Task input:
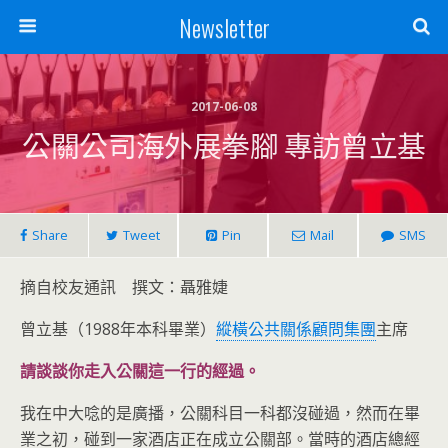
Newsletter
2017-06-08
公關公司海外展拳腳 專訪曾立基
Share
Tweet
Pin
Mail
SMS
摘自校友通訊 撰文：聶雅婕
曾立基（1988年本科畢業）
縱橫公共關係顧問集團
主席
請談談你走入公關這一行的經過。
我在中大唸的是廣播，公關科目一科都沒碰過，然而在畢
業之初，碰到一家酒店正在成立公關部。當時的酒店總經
--
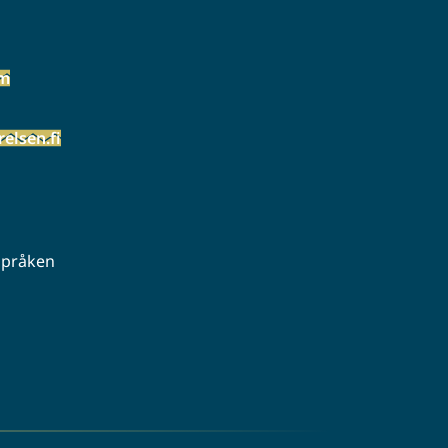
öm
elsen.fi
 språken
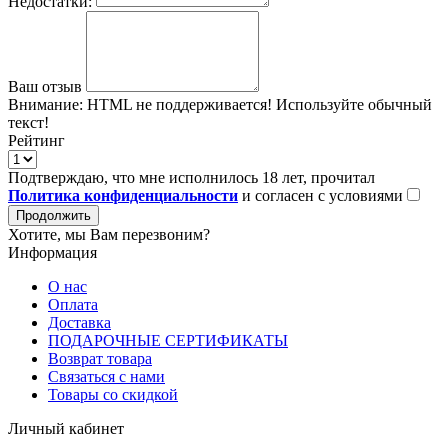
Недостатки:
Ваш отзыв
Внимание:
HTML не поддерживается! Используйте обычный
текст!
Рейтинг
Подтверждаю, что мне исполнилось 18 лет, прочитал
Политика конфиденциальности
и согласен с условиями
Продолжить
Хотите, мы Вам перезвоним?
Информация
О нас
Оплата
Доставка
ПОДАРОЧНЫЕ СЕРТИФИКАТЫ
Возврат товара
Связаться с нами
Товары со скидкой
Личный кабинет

Task to complete: Return only the part of the records above that opens with the line containing "我在中大唸的是廣播，公關科目一科都沒碰過，然而在畢" and closes with the line containing "業之初，碰到一家酒店正在成立公關部。當時的酒店總經", ends included.

Output for this exercise:
我在中大唸的是廣播，公關科目一科都沒碰過，然而在畢
業之初，碰到一家酒店正在成立公關部。當時的酒店總經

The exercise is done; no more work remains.